Tolstoy rejected Christian doctrine wholesale, starting with the divinity of Christ and Virgin Birth. Mary simply got pregnant by someone the usual way, and Joseph kindly agreed to marry her and accept her illegitimate child as his own.
Tolstoy rudely mocked every sacrament and described the Holy Trinity as incomprehensible and nonsensical. Jesus, whom Muggeridge rediscovered, was to Tolstoy simply a good man, and he regarded worshipping him as blasphemous. Nonetheless, he considered himself not only a Christian, but the only true one left in the world.
In that spirit, Tolstoy set out to write what he called “the gospel of Christ the Materialist”. He merged the four gospels together, excised all the miracles and everything supernatural, and gave a general impression that God was just like Tolstoy, if a bit older.
A similar project had been undertaken a century before Tolstoy by Thomas Jefferson. He too practised a selective approach to Christianity: some of it was acceptable to him, some wasn’t. So he clipped the acceptable passages out of the Bible and pasted them into a notebook, thus creating his own Scripture. One can argue that possibly all Protestants go through the same exercise in their minds, if not literally.
St Augustine warned against such voluntaristic arrogance half a millennium earlier: “If you believe what you like in the gospel and reject what you do not like, it is not the gospel you believe in but yourself.”
In other words, the Scripture must be accepted in its entirety. But does the Scripture include the entirety of Christianity? Evangelical Protestants, from Zwingli to Vance in his youth, believe so. Sola scriptura is one of the founding tenets of Protestantism.
But which scriptura? St John, who first quotes Jesus as saying “I and the Father are one”, but then quotes “My Father is greater than I”? St Luke’s Annunciation to Mary or St Matthew’s Annunciation to Joseph? St Mark who wrote about James and John approaching Jesus with a request or St Matthew who states it was their mother who was the supplicant? Mark and Luke who talk about demons being cast out of a man, or Matthew who says there were two men? St Luke who has shepherds visiting the manger at the Nativity or St Matthew who says it was the kings who followed that star?

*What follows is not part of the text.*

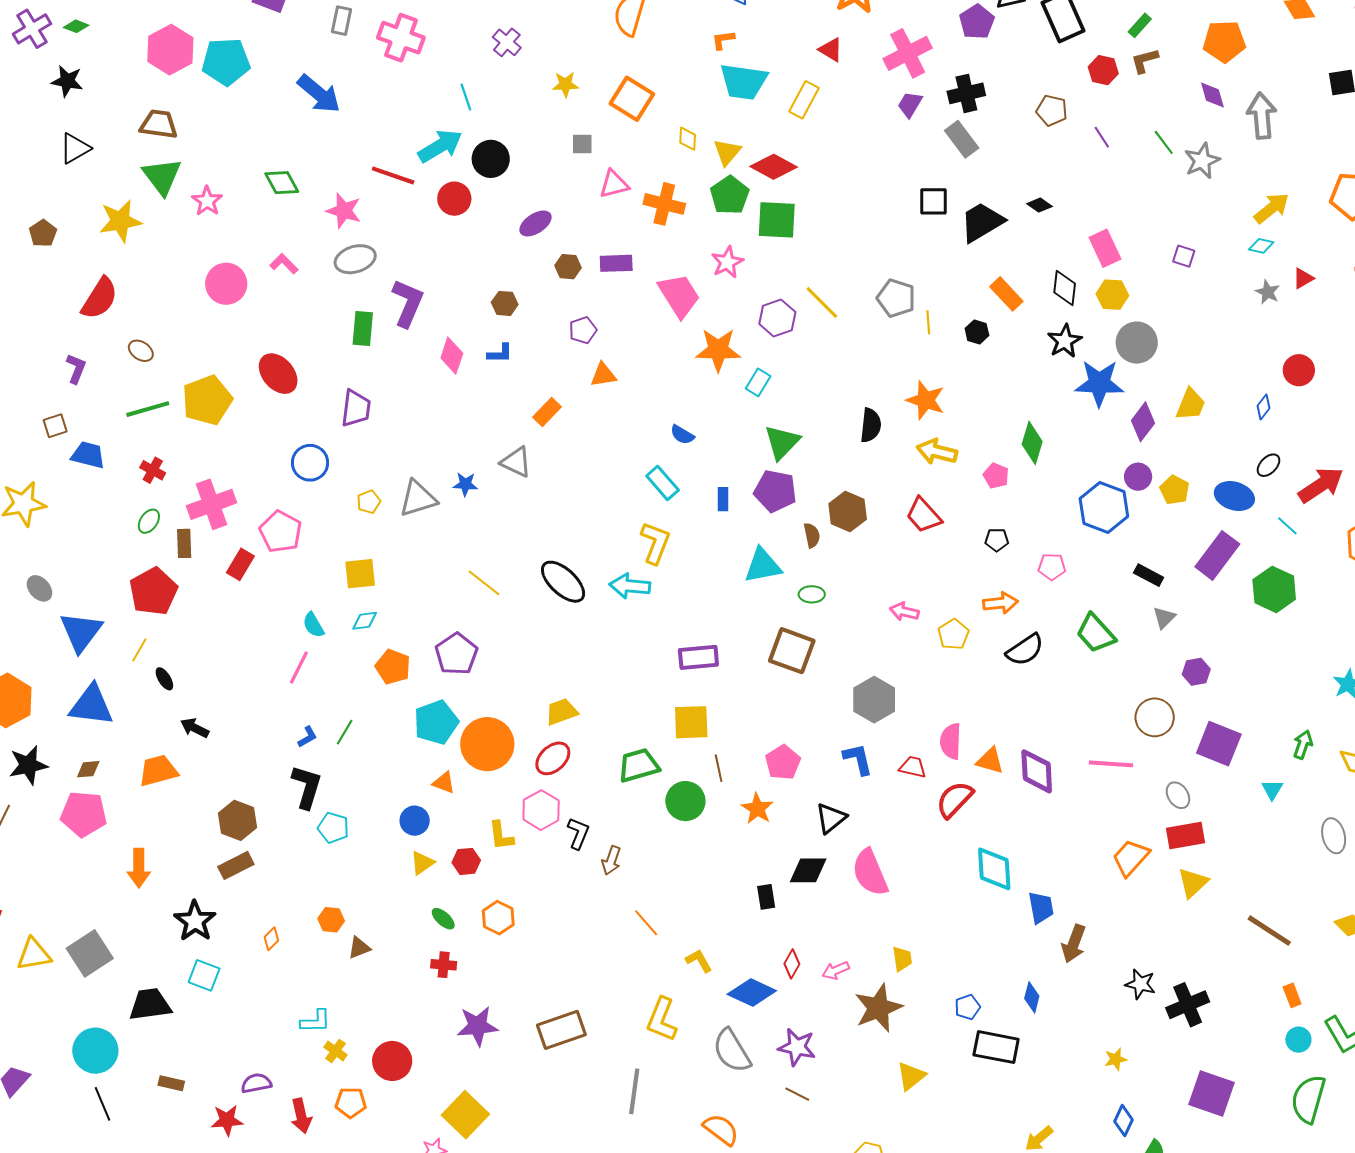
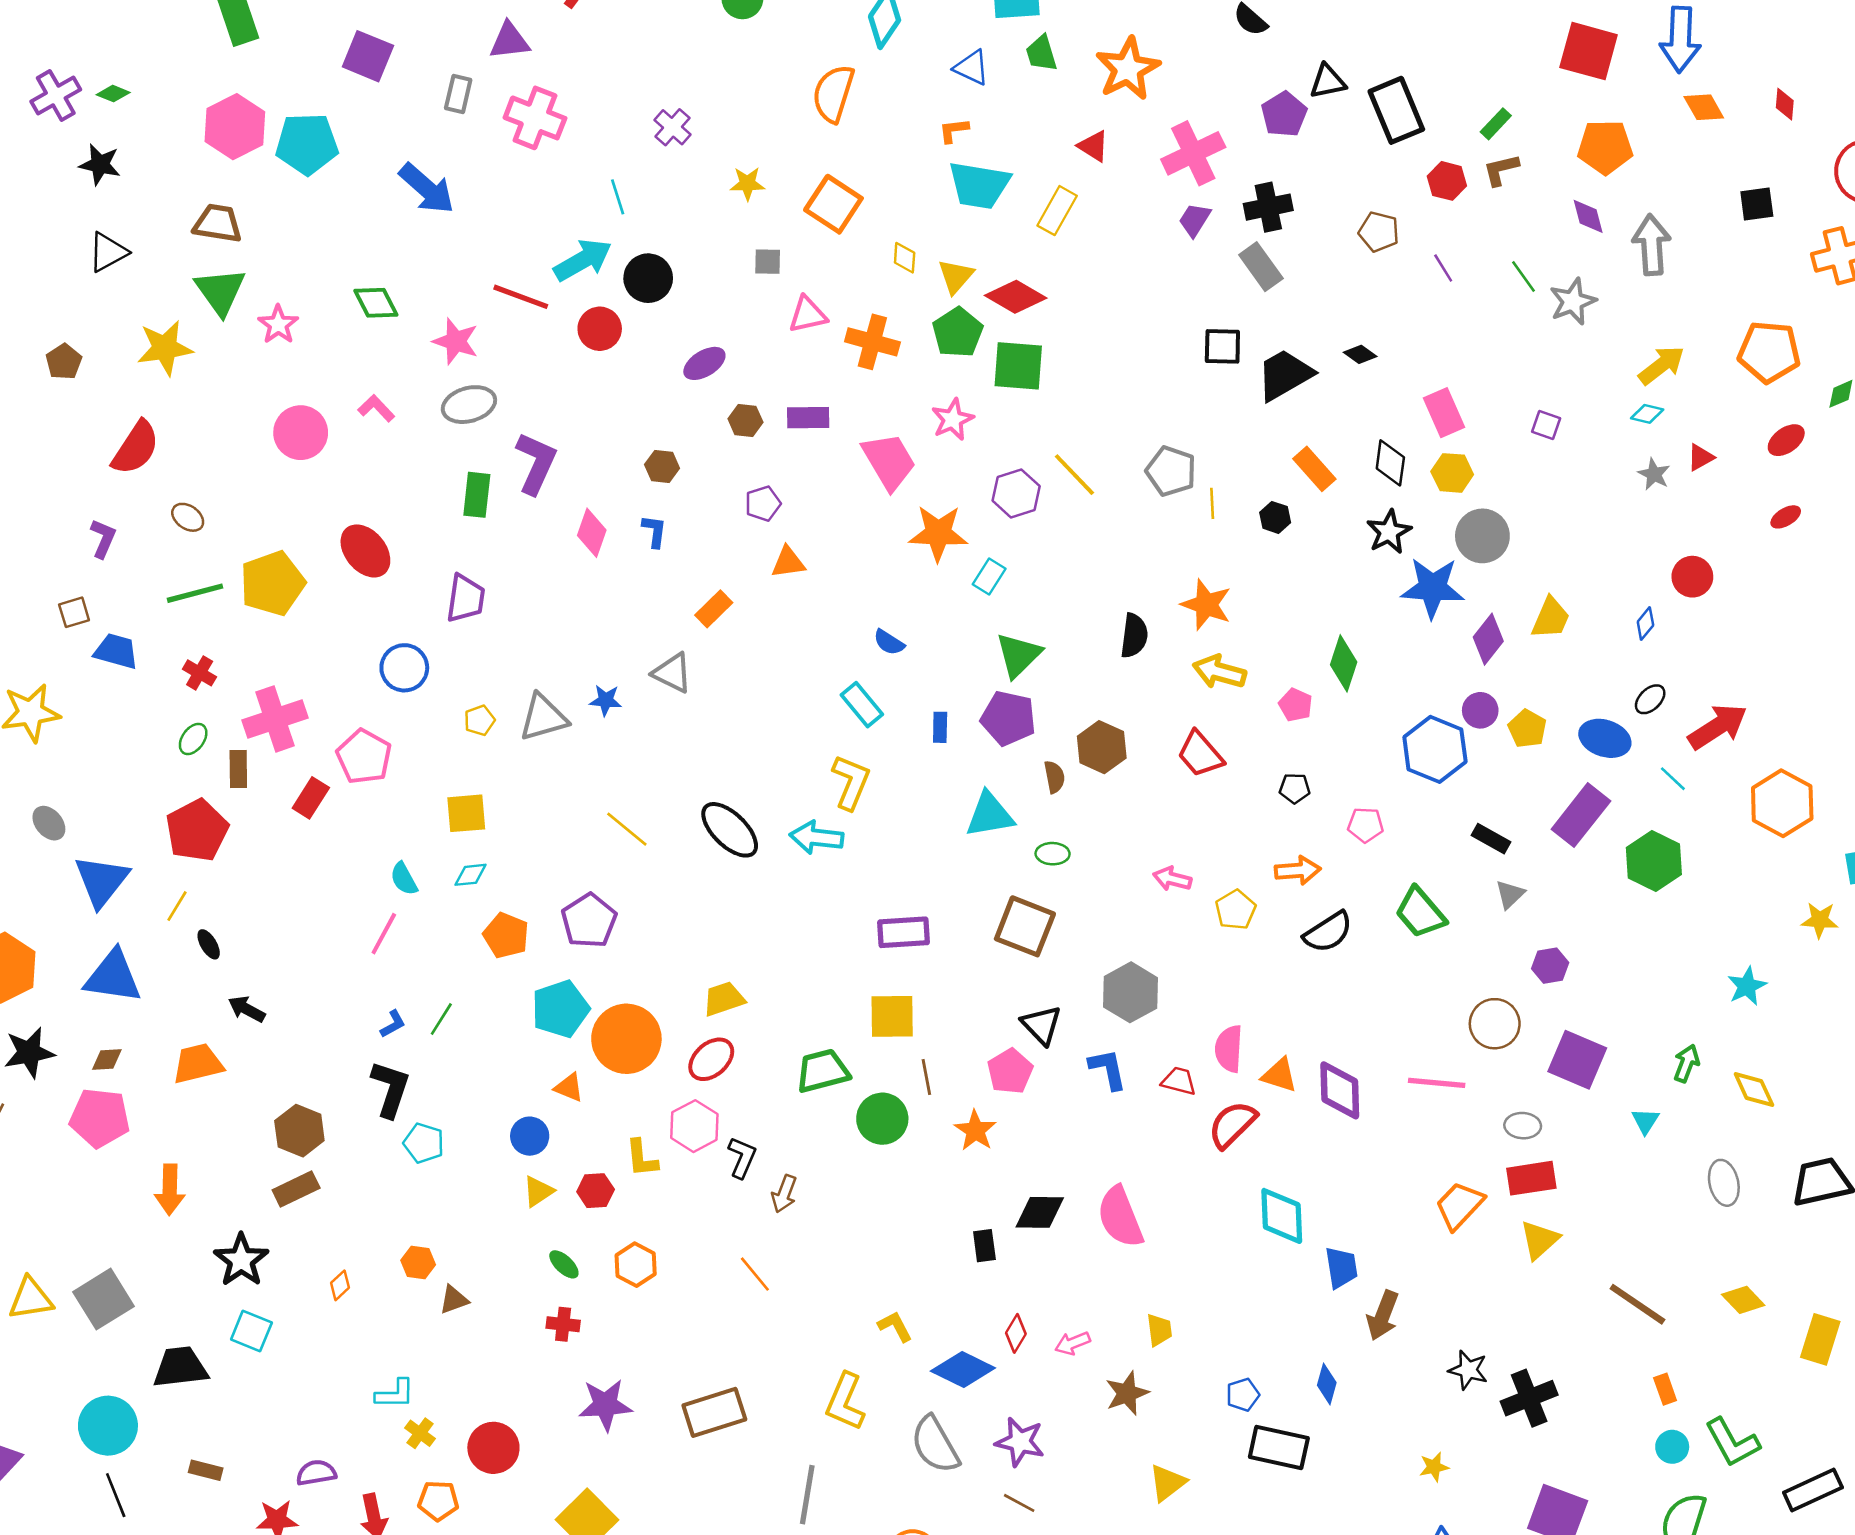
blue L-shape: (500, 353) -> (654, 531), turned -84
gray ellipse: (1178, 795) -> (1523, 1126), turned -56
black triangle: (831, 818) -> (1041, 1025), moved, turned -36
orange line: (646, 923) -> (755, 1274), moved
brown star: (878, 1008) -> (1127, 1393), size x0.7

The four gospels are four polyphonic themes, similar but not identical, that are then woven into a glorious whole with the rest of the New Testament. But who can be that weaver? Just about anybody, if we agree with Tolstoy, Jefferson, Martin ‘Every Man Is His Own Priest’ Luther, and all evangelical Protestants.
In the end, we’ll end up with many different Christianities, and true enough: in addition to the main Protestant denominations, there exist, at the latest count, 35,496 independent or non-denominational churches, all of them Protestant.
At some point, one becomes justified to ask the question in the title above. Does Christianity even exist as a single religion? Not according to Hilaire Belloc, who wrote in his book The Great Heresies that:
“There is no such thing as a religion called ‘Christianity’ – there never has been such a religion. There is and always has been the Church, and various heresies proceeding from a rejection of some of the Church’s doctrines by men who still desire to retain the rest of her teaching and morals.”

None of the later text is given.